‘Deense big verliest terrein in Duitsland’
Huisman beroept zich op geluiden die hij hoort van zijn Duitse handelaar EFQ Syke. Het Noord-Duitse handelsbedrijf waar hij zijn biggen aan levert, verhandelt jaarlijks 2,2 miljoen dieren. De Nederlandse varkenshouder deed gisteren zijn uitspraken op de Pig Business thema-avond Markt & Vlees bij FarmFocus in Dalfsen waar de afzetmarkt bepalen als varkenshouder centraal stond. Op de avond kwamen ruim 60 bezoekers af.
Veranderend classificatiesysteem
De stagnerende vraag naar Deense biggen zou onder meer een gevolg zijn van het veranderende Duitse classificatiesysteem. Verschillende Duitse slachterijen zijn onlangs overgestapt op Autofom-3. De nieuwe manier van classificeren is nadelig voor varkens met een grote spekdikte. De spekdikte wordt met Autofom-3 sterker meegewogen in de bepaling van het vleespercentage dan met de oude methode. Hierdoor worden varkens met een hoge spekdikte lager uitbetaald dan voorheen. Deense slachtvarkens zouden met het nieuwe classificatiesysteem slechter scoren.
Huisman constateert dat dit zeker kansen biedt voor de Nederlandse big. „Er is zeker vraag naar goede Nederlandse kwaliteitsbiggen. Volgens de varkenshouder moet de big wel aan de volgende voorwaarden voldoen: goede gezondheid, hoge groei, goede classificatie en een aflevergewicht van minimaal 28 kg. Hij zegt dat de eindberen db.77 of PIC408 het beste aansluiten bij de wensen van de Duitse mester.
Beren mesten
De Nederlander stelt dat in Duitsland naar biggen van binnenlandse herkomst de grootste vraag is. „Duitse slachterijen sturen steeds meer aan op slachtvarkens die een DE-oornummer hebben. Dit komt door de vraag vanuit de retail. Duitse supermarkten willen naar hun consumenten communiceren dat hun varkensvlees van Duitse oorsprong is.”
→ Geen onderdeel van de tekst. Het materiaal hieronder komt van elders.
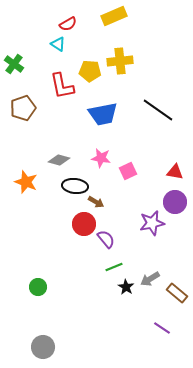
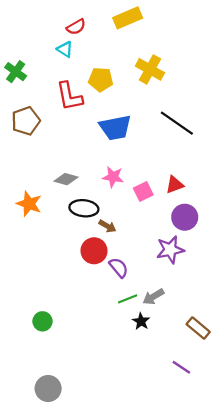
yellow cross: (120, 61) -> (150, 69), moved, turned 35
red triangle: (175, 172) -> (175, 185), moved, turned -30
purple circle: (175, 202) -> (185, 217), moved
gray arrow: (150, 279) -> (153, 297), moved

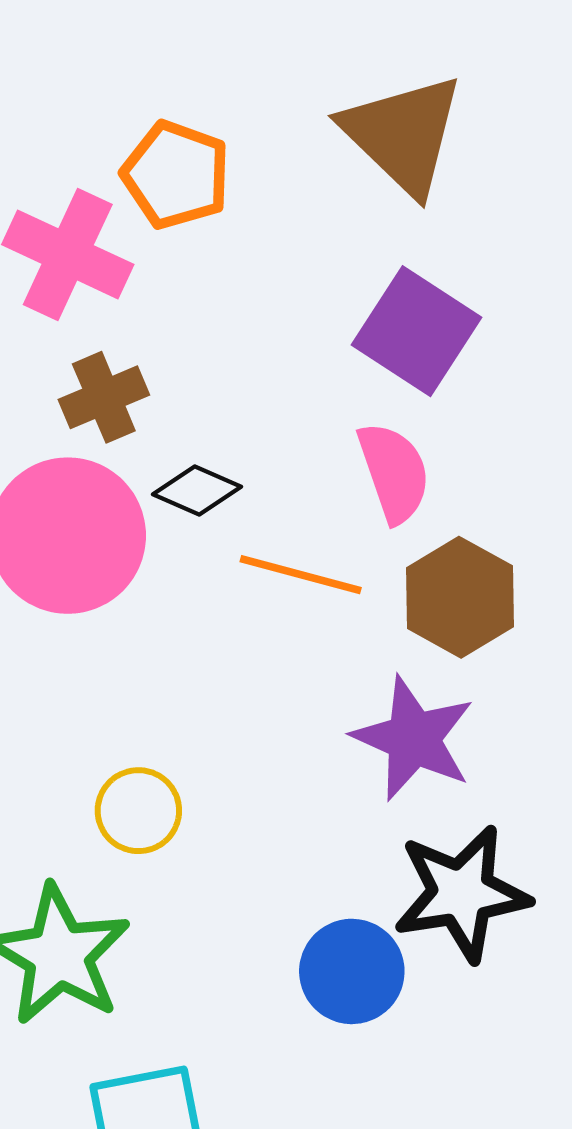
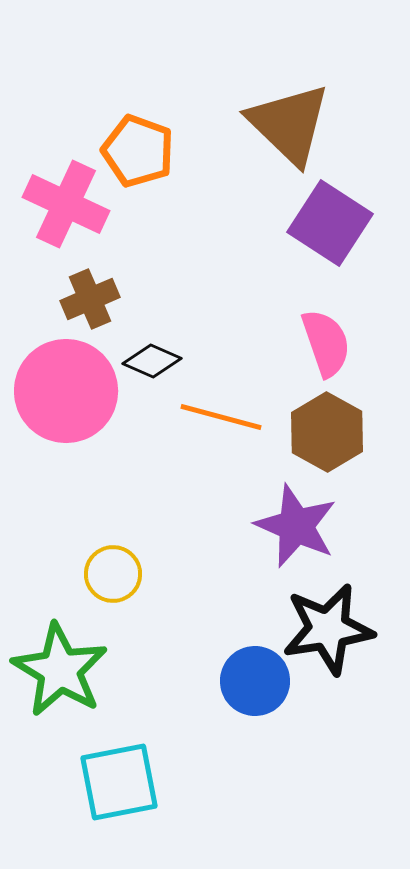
purple square: (416, 331) -> (330, 223), moved
pink semicircle: (394, 472) -> (326, 343), moved

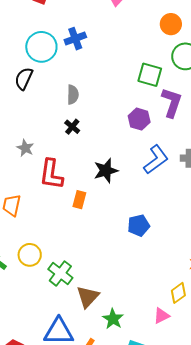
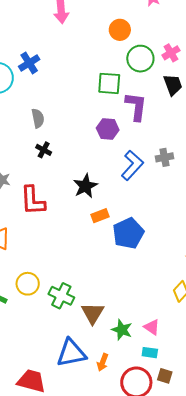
orange rectangle: (79, 200) -> (100, 216), moved, turned 66
blue pentagon: (139, 225) -> (128, 233), size x1.4
pink triangle: (161, 316) -> (152, 327), moved, turned -48

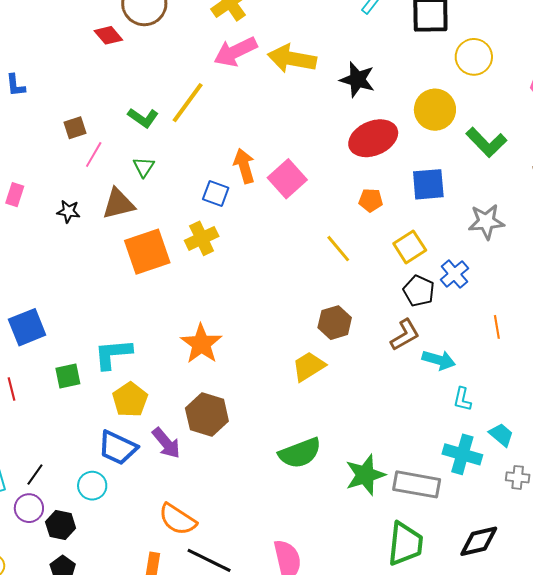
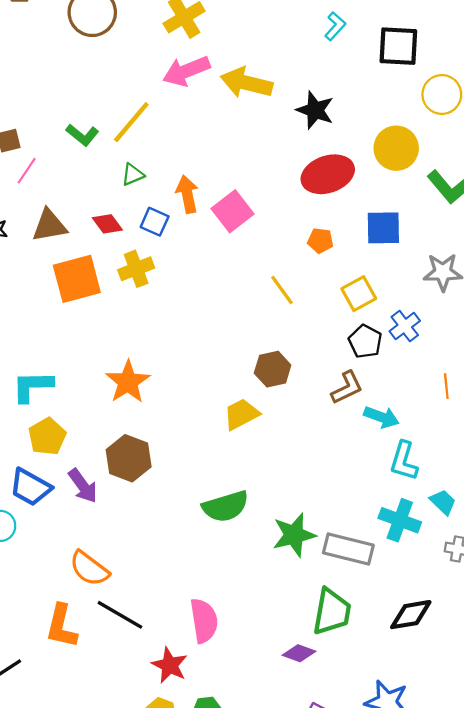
red diamond: (108, 35) -> (107, 224), moved
green triangle: (144, 167) -> (133, 175), moved, turned 30
cyan L-shape: (462, 399) -> (404, 461), size x1.5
Verder constateert Huisman dat de weerstand tegen beren mesten in Duitsland steeds meer afneemt. „De vraag naar beren in Duitsland groeit. Duitse slachterijen nemen beren gemakkelijker af en dat neemt voor veel mesters een belangrijk obstakel weg. Ik verwacht dat over een paar jaar beren mesten in Duitsland gemeengoed is.”
De 36-jarige varkenshouder heeft samen met zijn vrouw Marjan een vermeerderingsbedrijf met 560 zeugen in het Noord-Duitse Varel. In de omgeving heeft hij nog een pachtstal met 1.800 vleesvarkens.